═══ Material supplied ═══

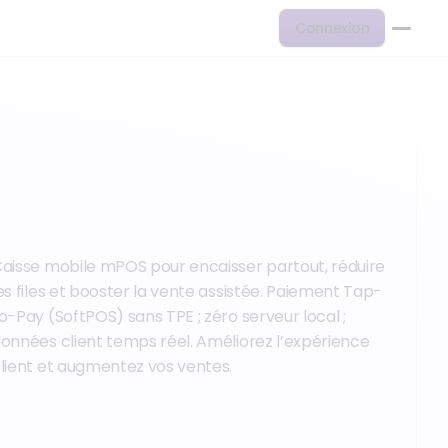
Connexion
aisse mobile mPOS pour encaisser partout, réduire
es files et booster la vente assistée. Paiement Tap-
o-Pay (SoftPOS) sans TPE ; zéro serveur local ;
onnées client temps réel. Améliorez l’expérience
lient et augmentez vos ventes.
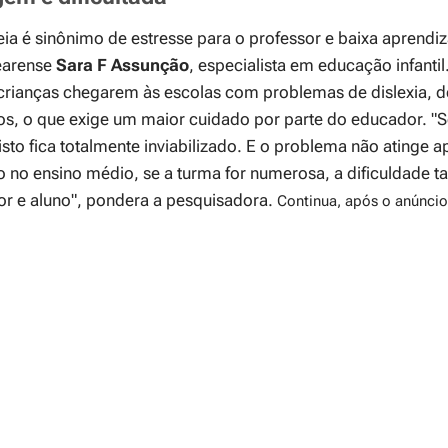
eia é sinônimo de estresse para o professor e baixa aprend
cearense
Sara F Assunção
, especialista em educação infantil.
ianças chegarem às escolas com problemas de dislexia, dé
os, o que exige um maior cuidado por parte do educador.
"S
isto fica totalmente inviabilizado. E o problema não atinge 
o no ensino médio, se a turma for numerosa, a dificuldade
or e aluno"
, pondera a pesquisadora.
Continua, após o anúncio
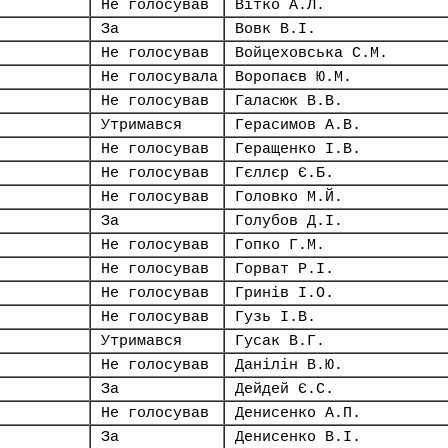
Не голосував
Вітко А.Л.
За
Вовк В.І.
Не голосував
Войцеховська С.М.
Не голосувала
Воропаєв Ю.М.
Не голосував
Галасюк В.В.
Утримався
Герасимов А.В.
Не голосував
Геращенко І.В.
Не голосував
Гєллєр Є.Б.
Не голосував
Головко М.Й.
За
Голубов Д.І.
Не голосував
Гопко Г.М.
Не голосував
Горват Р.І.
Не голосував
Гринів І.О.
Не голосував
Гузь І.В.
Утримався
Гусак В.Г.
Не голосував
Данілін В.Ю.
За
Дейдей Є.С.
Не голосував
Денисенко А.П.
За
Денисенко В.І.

═══

# Instructions to follow
Starting with the line that contains "Геращенко І.В.", return every line through the last one of the records, exactly as written.

# Solved problem
Геращенко І.В.
Не голосував
Гєллєр Є.Б.
Не голосував
Головко М.Й.
За
Голубов Д.І.
Не голосував
Гопко Г.М.
Не голосував
Горват Р.І.
Не голосував
Гринів І.О.
Не голосував
Гузь І.В.
Утримався
Гусак В.Г.
Не голосував
Данілін В.Ю.
За
Дейдей Є.С.
Не голосував
Денисенко А.П.
За
Денисенко В.І.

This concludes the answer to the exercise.